= Exercise aim =
Nothing but the lines from the one with "Rehefa avy manao" down to the one with "recursos naturales a" should be returned, exactly and with both ends included, from the material below.
Start of Block
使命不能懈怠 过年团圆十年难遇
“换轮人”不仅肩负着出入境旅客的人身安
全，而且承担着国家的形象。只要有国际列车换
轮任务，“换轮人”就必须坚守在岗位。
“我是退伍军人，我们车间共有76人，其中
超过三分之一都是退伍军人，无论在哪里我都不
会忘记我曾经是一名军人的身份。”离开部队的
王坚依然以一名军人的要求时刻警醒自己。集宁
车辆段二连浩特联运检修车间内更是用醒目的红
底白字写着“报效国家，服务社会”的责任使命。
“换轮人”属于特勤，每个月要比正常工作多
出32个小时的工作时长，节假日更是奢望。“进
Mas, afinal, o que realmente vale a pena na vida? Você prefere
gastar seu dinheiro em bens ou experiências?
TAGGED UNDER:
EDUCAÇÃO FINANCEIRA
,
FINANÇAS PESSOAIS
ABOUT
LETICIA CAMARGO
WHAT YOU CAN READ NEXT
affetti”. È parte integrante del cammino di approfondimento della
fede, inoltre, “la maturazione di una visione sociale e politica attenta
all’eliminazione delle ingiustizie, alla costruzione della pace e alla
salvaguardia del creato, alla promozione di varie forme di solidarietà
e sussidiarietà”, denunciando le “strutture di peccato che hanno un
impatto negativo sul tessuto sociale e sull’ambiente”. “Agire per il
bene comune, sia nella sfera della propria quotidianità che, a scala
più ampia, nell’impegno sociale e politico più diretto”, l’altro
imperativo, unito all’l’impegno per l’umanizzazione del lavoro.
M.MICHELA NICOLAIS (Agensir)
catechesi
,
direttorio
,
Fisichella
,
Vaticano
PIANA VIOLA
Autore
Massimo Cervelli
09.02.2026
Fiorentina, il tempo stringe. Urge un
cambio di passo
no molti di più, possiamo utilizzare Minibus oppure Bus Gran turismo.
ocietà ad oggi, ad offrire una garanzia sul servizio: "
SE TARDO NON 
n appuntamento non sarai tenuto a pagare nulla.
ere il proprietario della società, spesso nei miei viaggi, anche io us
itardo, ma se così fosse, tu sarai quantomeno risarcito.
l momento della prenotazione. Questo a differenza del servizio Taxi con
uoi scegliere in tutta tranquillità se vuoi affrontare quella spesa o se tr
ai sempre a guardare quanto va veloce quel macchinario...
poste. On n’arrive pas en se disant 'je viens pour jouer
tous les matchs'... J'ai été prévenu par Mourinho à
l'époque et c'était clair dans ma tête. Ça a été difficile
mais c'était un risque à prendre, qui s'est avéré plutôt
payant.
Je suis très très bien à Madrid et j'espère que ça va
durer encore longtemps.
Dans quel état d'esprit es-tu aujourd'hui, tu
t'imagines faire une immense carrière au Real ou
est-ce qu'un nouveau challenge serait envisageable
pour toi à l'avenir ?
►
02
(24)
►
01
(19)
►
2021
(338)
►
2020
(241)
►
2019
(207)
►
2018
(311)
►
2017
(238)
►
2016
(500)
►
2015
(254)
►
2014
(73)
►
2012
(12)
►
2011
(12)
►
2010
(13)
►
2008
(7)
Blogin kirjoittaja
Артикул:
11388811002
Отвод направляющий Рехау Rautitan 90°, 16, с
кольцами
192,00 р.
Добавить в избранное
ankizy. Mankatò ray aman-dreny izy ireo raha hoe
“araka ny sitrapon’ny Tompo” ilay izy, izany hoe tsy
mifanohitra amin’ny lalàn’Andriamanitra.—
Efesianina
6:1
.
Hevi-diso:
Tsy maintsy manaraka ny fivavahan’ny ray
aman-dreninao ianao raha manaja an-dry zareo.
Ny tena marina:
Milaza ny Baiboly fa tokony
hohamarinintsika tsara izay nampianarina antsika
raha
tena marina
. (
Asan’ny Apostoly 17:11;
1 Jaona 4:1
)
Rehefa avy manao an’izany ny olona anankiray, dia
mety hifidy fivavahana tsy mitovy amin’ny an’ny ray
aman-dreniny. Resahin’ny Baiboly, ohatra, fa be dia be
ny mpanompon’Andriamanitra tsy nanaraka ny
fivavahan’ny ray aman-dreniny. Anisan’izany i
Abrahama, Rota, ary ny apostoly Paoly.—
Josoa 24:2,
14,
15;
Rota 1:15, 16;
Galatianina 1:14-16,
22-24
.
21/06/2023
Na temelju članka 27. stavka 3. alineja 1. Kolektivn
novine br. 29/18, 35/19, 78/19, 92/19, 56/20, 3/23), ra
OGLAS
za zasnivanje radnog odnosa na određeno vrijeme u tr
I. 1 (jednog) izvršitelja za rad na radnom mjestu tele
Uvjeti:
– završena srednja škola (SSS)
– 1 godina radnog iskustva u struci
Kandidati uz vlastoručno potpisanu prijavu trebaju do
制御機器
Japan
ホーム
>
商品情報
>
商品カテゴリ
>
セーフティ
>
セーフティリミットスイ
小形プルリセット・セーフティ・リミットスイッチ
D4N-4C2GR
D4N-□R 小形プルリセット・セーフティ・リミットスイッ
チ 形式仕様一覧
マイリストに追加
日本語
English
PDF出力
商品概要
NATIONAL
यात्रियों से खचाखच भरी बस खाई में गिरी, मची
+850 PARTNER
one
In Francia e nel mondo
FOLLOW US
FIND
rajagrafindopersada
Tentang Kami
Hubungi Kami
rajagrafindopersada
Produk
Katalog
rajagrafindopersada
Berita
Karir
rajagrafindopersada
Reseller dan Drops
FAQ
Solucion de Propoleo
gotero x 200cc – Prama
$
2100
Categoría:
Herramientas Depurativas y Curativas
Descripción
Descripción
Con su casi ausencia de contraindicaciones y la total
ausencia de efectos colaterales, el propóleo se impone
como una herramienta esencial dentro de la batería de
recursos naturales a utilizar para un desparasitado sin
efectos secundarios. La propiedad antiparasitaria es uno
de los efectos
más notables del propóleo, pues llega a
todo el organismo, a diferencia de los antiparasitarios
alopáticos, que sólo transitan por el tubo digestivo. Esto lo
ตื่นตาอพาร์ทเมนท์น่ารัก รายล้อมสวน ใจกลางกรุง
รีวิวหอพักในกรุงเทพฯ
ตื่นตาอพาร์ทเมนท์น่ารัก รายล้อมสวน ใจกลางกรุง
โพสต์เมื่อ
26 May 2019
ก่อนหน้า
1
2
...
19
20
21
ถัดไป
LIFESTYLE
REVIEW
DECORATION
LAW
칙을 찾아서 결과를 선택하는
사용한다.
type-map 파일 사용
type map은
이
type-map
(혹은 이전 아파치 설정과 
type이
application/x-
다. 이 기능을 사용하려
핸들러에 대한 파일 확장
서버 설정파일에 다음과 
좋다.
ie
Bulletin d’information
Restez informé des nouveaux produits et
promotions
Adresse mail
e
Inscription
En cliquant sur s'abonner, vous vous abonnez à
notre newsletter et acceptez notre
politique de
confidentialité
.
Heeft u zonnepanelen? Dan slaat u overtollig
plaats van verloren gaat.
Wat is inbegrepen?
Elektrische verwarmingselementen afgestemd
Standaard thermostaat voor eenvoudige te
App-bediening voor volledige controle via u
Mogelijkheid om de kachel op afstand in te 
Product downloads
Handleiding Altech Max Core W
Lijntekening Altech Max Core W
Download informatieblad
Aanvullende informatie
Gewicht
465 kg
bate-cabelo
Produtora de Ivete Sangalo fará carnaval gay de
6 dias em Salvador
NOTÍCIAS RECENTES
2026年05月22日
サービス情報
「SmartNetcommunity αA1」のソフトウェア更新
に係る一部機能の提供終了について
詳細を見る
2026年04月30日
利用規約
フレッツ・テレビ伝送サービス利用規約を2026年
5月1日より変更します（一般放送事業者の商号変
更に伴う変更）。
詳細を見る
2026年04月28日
End of Block
= Your solution =
Rehefa avy manao an’izany ny olona anankiray, dia
mety hifidy fivavahana tsy mitovy amin’ny an’ny ray
aman-dreniny. Resahin’ny Baiboly, ohatra, fa be dia be
ny mpanompon’Andriamanitra tsy nanaraka ny
fivavahan’ny ray aman-dreniny. Anisan’izany i
Abrahama, Rota, ary ny apostoly Paoly.—
Josoa 24:2,
14,
15;
Rota 1:15, 16;
Galatianina 1:14-16,
22-24
.
21/06/2023
Na temelju članka 27. stavka 3. alineja 1. Kolektivn
novine br. 29/18, 35/19, 78/19, 92/19, 56/20, 3/23), ra
OGLAS
za zasnivanje radnog odnosa na određeno vrijeme u tr
I. 1 (jednog) izvršitelja za rad na radnom mjestu tele
Uvjeti:
– završena srednja škola (SSS)
– 1 godina radnog iskustva u struci
Kandidati uz vlastoručno potpisanu prijavu trebaju do
制御機器
Japan
ホーム
>
商品情報
>
商品カテゴリ
>
セーフティ
>
セーフティリミットスイ
小形プルリセット・セーフティ・リミットスイッチ
D4N-4C2GR
D4N-□R 小形プルリセット・セーフティ・リミットスイッ
チ 形式仕様一覧
マイリストに追加
日本語
English
PDF出力
商品概要
NATIONAL
यात्रियों से खचाखच भरी बस खाई में गिरी, मची
+850 PARTNER
one
In Francia e nel mondo
FOLLOW US
FIND
rajagrafindopersada
Tentang Kami
Hubungi Kami
rajagrafindopersada
Produk
Katalog
rajagrafindopersada
Berita
Karir
rajagrafindopersada
Reseller dan Drops
FAQ
Solucion de Propoleo
gotero x 200cc – Prama
$
2100
Categoría:
Herramientas Depurativas y Curativas
Descripción
Descripción
Con su casi ausencia de contraindicaciones y la total
ausencia de efectos colaterales, el propóleo se impone
como una herramienta esencial dentro de la batería de
recursos naturales a utilizar para un desparasitado sin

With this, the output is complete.